24107
The Impact of a Two-Week in-Patient Parent Training for Autism Spectrum Disorder in India

Friday, May 12, 2017: 3:50 PM
Yerba Buena 3-6 (Marriott Marquis Hotel)
P. K. Panchal, Department of Child & Adolescent Psychiatry, National Institute of Mental Health and Neurosciences, Bangalore, India
Background:

The benefits of parent training for Autism Spectrum Disorder (ASD) on the child and family outcome are well proven. Most parent training interventions are similar in content but differ in the service delivery model. The present study was conducted at a tertiary child psychiatry centre in India. Most families seeking treatment at the centre belong to middle socio-economic status, are non-local residents, have poor understanding about their child’s problems, and lack resources locally. Majority of the children receive diagnosis of ASD for the first time at the tertiary centre, and are also diagnosed with multiple co-morbid disorders. Present study was conducted to assess the effect of brief parent training for ASD during the hospital admission.

Objectives:

To assess the impact of a two-week in-patient parent training for home based interventions for ASD on the parents.

Methods:

The sample consisted of families of twenty children between the ages of 3- 10 years, diagnosed of ASD and admitted in the centre. Baseline measures included Childhood Autism Rating Scale 2nd edition (CARS-2), Vineland Social Maturity Scale (VSMS), FISC-ASD (Family Interview for Stress and Coping -ASD), Autism Parenting Stress Index (APSI) and Autism Treatment Evaluation Checklist (ATEC). Parents received daily individualised sessions focusing on psycho-education, skills training, management of problem behaviour and alleviation of family stress. Parents were re-evaluated post intervention using ATEC, APSI and FISC-ASD. The FISC-ASD is a locally-developed, semi-structured tool. It has two sections: perceived stress and mediators of stress. Higher scores in section 1 and 2 mean higher family stress and lower awareness respectively. Parents were also asked to rate their experience of the intervention at the end through a feedback form.

Results:  A total of thirty five caregivers (nineteen mothers, fourteen fathers and two grandparents) received the intervention. All the families were residents of other Indian States. Mean duration of stay was 15.5 ± 4.3 days. Mean age of children was 59.4 months (SD-21.8). Mean baseline scores were CARS-2 – 34.9 (SD-4.2), VSMS- 55.3 (SD-1.6), ATEC- 93.2 (SD-20.0) and APSI- 21.8 (SD-10.4). There was statistically significant improvement in the ATEC, APSI and FISC-ASD section on mediators of stress post intervention.

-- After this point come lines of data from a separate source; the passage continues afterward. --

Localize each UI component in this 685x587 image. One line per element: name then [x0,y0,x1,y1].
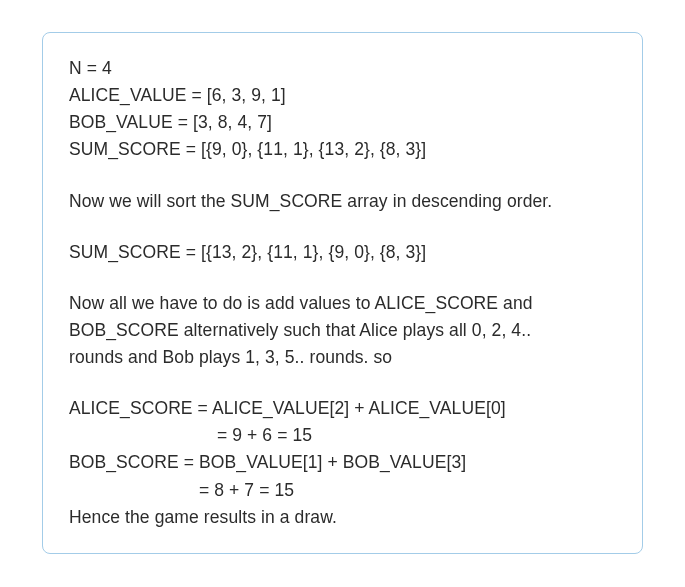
alice-score-line-1: ALICE_SCORE = ALICE_VALUE[2] + ALICE_VAL… [69,395,616,422]
n-line: N = 4 [69,55,616,82]
spacer [69,215,616,239]
bob-score-line-2: = 8 + 7 = 15 [69,477,616,504]
alice-score-line-2: = 9 + 6 = 15 [69,422,616,449]
conclusion-line: Hence the game results in a draw. [69,504,616,531]
explain-line-1: Now all we have to do is add values to A… [69,290,616,317]
explanation-box: N = 4 ALICE_VALUE = [6, 3, 9, 1] BOB_VAL… [42,32,643,554]
spacer [69,266,616,290]
sum-score-sorted-line: SUM_SCORE = [{13, 2}, {11, 1}, {9, 0}, {… [69,239,616,266]
alice-value-line: ALICE_VALUE = [6, 3, 9, 1] [69,82,616,109]
sort-text-line: Now we will sort the SUM_SCORE array in … [69,188,616,215]
spacer [69,164,616,188]
spacer [69,371,616,395]
bob-score-line-1: BOB_SCORE = BOB_VALUE[1] + BOB_VALUE[3] [69,449,616,476]
explain-line-3: rounds and Bob plays 1, 3, 5.. rounds. s… [69,344,616,371]
bob-value-line: BOB_VALUE = [3, 8, 4, 7] [69,109,616,136]
sum-score-initial-line: SUM_SCORE = [{9, 0}, {11, 1}, {13, 2}, {… [69,136,616,163]
explain-line-2: BOB_SCORE alternatively such that Alice … [69,317,616,344]
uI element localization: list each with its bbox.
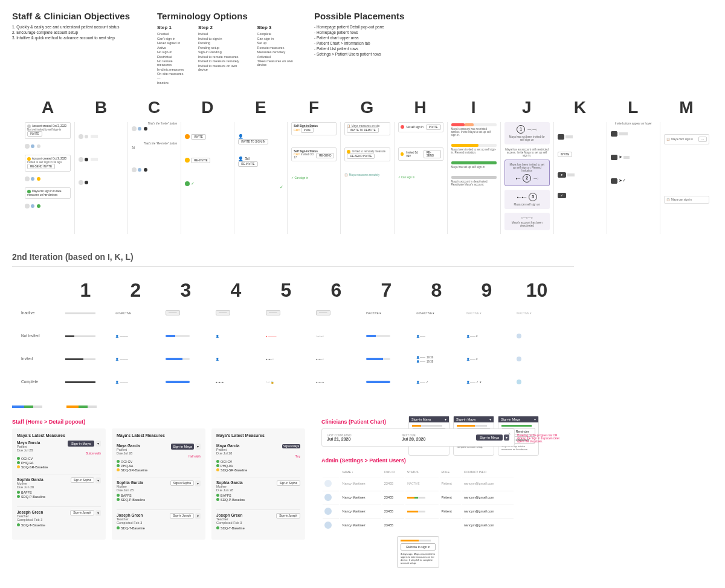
arrow-icon: ➤ <box>558 172 566 178</box>
concept-h: No self sign inINVITE Invited 3d agoRE-S… <box>394 122 447 234</box>
signin-button[interactable]: Sign-in Maya <box>68 441 94 447</box>
mini-progress <box>12 405 713 413</box>
concept-k: INVITE ➤ ✓ <box>553 122 607 234</box>
patient-chart-card: × LAST COMPLETEDJul 21, 2020 NEXT DUEJul… <box>321 428 515 447</box>
concept-f: Self Sign-in StatusCan't Invite Self Sig… <box>287 122 340 234</box>
check-icon: ✓ <box>558 193 566 198</box>
resend-button[interactable]: RE-SEND INVITE <box>27 164 55 169</box>
avatar-icon <box>25 144 30 149</box>
concept-j: 1—○—○Maya has not been invited for self … <box>500 122 553 234</box>
concept-l: Invite buttons appear on hover ➤ ➤✓ <box>607 122 660 234</box>
placements: Possible Placements - Homepage patient D… <box>314 11 465 86</box>
staff-panel-1: Maya's Latest Measures Maya GarciaPatien… <box>12 428 106 540</box>
concept-a: Account created Oct 3, 2020Not yet invit… <box>21 122 74 234</box>
tooltip: Reinvite to sign in 3 days ago. Maya was… <box>397 536 439 568</box>
iteration-grid: Inactive ⊘ INACTIVE ——— ——— ——— ——— INAC… <box>21 302 713 393</box>
concept-b <box>74 122 127 234</box>
invite-button[interactable]: INVITE <box>27 131 42 137</box>
person-icon: 👤 <box>238 134 243 138</box>
letter-row: ABCDEFGHIJKLM <box>21 98 713 117</box>
concepts-grid: Account created Oct 3, 2020Not yet invit… <box>21 122 713 234</box>
objectives-title: Staff & Clinician Objectives <box>12 11 145 21</box>
concept-g: 📋 Maya measures on-siteINVITE TO REMOTE … <box>340 122 393 234</box>
concept-e: 👤INVITE TO SIGN IN 👤 3dRE-INVITE ✓ <box>234 122 287 234</box>
admin-heading: Admin (Settings > Patient Users) <box>321 457 533 464</box>
staff-panel-3: Maya's Latest Measures Maya GarciaPatien… <box>211 428 305 540</box>
concept-d: INVITE RE-INVITE ✓ <box>181 122 234 234</box>
objectives: Staff & Clinician Objectives 1. Quickly … <box>12 11 145 86</box>
iteration-heading: 2nd Iteration (based on I, K, L) <box>12 252 713 262</box>
concept-c: That's the "Invite" button That's the "R… <box>127 122 181 234</box>
close-icon[interactable]: × <box>508 431 511 436</box>
concept-i: Maya's account has restricted access. In… <box>447 122 500 234</box>
chevron-down-icon[interactable]: ▾ <box>95 441 101 447</box>
concept-m: 📋Maya can't sign in··· 📋Maya can sign in <box>660 122 713 234</box>
staff-heading: Staff (Home > Detail popout) <box>12 419 314 425</box>
number-row: 12345678910 <box>60 279 713 302</box>
admin-table: NAME ↓OWL IDSTATUSROLECONTACT INFO Nancy… <box>321 467 515 568</box>
terminology: Terminology Options Step 1 CreatedCan't … <box>157 11 302 86</box>
staff-panel-2: Maya's Latest Measures Maya GarciaPatien… <box>112 428 205 540</box>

There was no statistically significant change in the FISC-ASD section on perceived stress. There was no statistically significant correlation between pre-post scores of ATEC, APSI and FISC-ASD (mediators of stress). Eighty percent families reported that the training was very helpful to them.

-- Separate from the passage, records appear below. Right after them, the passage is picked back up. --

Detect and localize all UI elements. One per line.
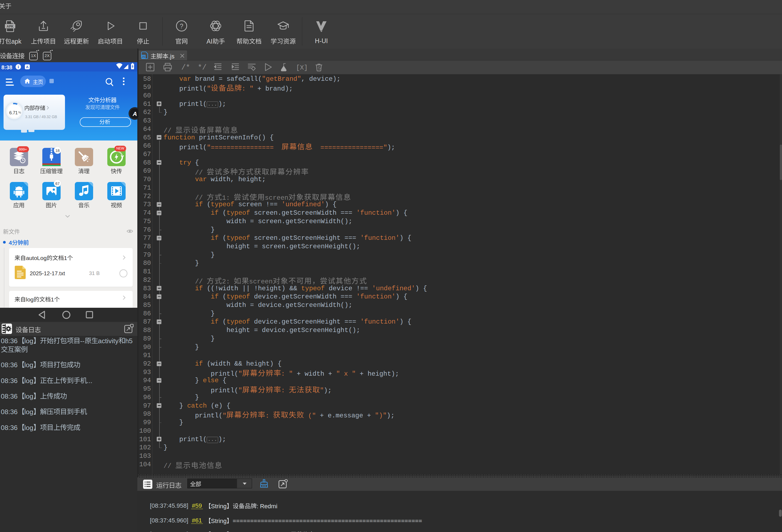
svg-text:APK: APK [6,25,14,28]
svg-text:JS: JS [142,55,145,59]
svg-text:A: A [133,111,137,117]
svg-text:[X]: [X] [296,64,308,72]
svg-text:i: i [18,65,19,69]
svg-text:?: ? [180,23,183,30]
svg-text:*/: */ [198,64,206,72]
svg-text:A: A [26,65,29,69]
svg-text:/*: /* [181,64,190,72]
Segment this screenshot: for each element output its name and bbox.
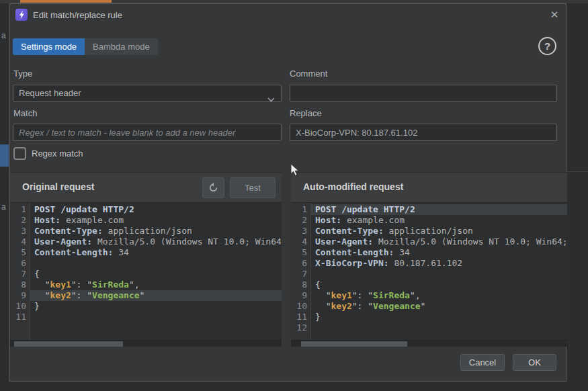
dialog-title: Edit match/replace rule — [33, 10, 122, 20]
code-line[interactable]: 7{ — [10, 269, 282, 279]
auto-modified-request-panel: Auto-modified request 1POST /update HTTP… — [291, 172, 567, 347]
horizontal-scrollbar[interactable] — [291, 340, 567, 347]
background-selected-row-fragment — [0, 144, 9, 167]
original-request-panel: Original request Test 1POST /update HTTP… — [10, 172, 282, 347]
type-label: Type — [13, 69, 32, 79]
close-icon[interactable]: ✕ — [547, 7, 562, 22]
code-line[interactable]: 9 "key1": "SirReda", — [291, 290, 567, 301]
code-line[interactable]: 6X-BioCorp-VPN: 80.187.61.102 — [291, 258, 567, 269]
background-divider — [567, 171, 588, 172]
test-button[interactable]: Test — [230, 177, 276, 198]
code-line[interactable]: 11} — [291, 312, 567, 322]
code-line[interactable]: 1POST /update HTTP/2 — [10, 204, 282, 215]
comment-input[interactable] — [290, 85, 557, 102]
code-line[interactable]: 4User-Agent: Mozilla/5.0 (Windows NT 10.… — [10, 236, 282, 247]
code-line[interactable]: 3Content-Type: application/json — [10, 226, 282, 236]
original-request-header: Original request Test — [10, 172, 282, 202]
scrollbar-thumb[interactable] — [14, 341, 123, 347]
auto-modified-request-header: Auto-modified request — [291, 172, 567, 202]
match-input[interactable] — [13, 124, 282, 141]
code-line[interactable]: 5Content-Length: 34 — [10, 247, 282, 258]
chevron-down-icon — [267, 91, 275, 107]
auto-modified-request-title: Auto-modified request — [303, 181, 403, 192]
background-clipped-text: a — [1, 31, 6, 40]
code-line[interactable]: 8 "key1": "SirReda", — [10, 279, 282, 290]
code-line[interactable]: 9 "key2": "Vengeance" — [10, 290, 282, 301]
lightning-bolt-icon — [15, 9, 28, 21]
original-request-editor[interactable]: 1POST /update HTTP/22Host: example.com3C… — [10, 202, 282, 347]
original-request-title: Original request — [22, 181, 94, 192]
cancel-button[interactable]: Cancel — [460, 354, 505, 371]
regex-match-label: Regex match — [32, 148, 83, 159]
replace-label: Replace — [290, 108, 322, 118]
code-line[interactable]: 8{ — [291, 279, 567, 290]
code-line[interactable]: 5Content-Length: 34 — [291, 247, 567, 258]
match-label: Match — [13, 108, 37, 118]
code-line[interactable]: 10} — [10, 301, 282, 312]
code-line[interactable]: 2Host: example.com — [291, 215, 567, 226]
refresh-button[interactable] — [202, 177, 224, 198]
code-line[interactable]: 2Host: example.com — [10, 215, 282, 226]
refresh-icon — [208, 182, 219, 193]
code-line[interactable]: 1POST /update HTTP/2 — [291, 204, 567, 215]
background-clipped-text: a — [1, 202, 6, 212]
code-line[interactable]: 11 — [10, 312, 282, 322]
edit-match-replace-dialog: Edit match/replace rule ✕ Settings mode … — [9, 3, 566, 382]
horizontal-scrollbar[interactable] — [10, 340, 282, 347]
code-line[interactable]: 7 — [291, 269, 567, 279]
regex-match-checkbox[interactable] — [13, 147, 26, 160]
code-line[interactable]: 12 — [291, 322, 567, 333]
background-top-accent — [20, 0, 112, 3]
replace-input[interactable] — [290, 124, 557, 141]
auto-modified-request-editor[interactable]: 1POST /update HTTP/22Host: example.com3C… — [291, 202, 567, 347]
tab-bambda-mode[interactable]: Bambda mode — [85, 38, 158, 55]
type-select[interactable]: Request header — [13, 85, 282, 102]
code-line[interactable]: 6 — [10, 258, 282, 269]
regex-match-checkbox-row: Regex match — [13, 147, 83, 160]
mode-tabs: Settings mode Bambda mode — [13, 38, 158, 55]
help-icon[interactable]: ? — [538, 37, 556, 55]
ok-button[interactable]: OK — [513, 354, 556, 371]
scrollbar-thumb[interactable] — [301, 341, 407, 347]
tab-settings-mode[interactable]: Settings mode — [13, 38, 85, 55]
code-line[interactable]: 10 "key2": "Vengeance" — [291, 301, 567, 312]
code-line[interactable]: 4User-Agent: Mozilla/5.0 (Windows NT 10.… — [291, 236, 567, 247]
type-select-value: Request header — [19, 88, 81, 98]
comment-label: Comment — [290, 69, 327, 79]
code-line[interactable]: 3Content-Type: application/json — [291, 226, 567, 236]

Conclusions:  A two week hospital admission helped to reduce parental stress, improve knowledge and child rearing practices of families across the socio-economic background. Majority of the parents perceived the training as very helpful. The main limitation of study was lack of a blind independent rater and matched control group. We propose that this in-patient service model is useful in a multidisciplinary, specialist setting where it may allow sufficient time to address the multiple issues (co morbid conditions, problem behaviour, poor parental knowledge) faced by the families and children with ASD.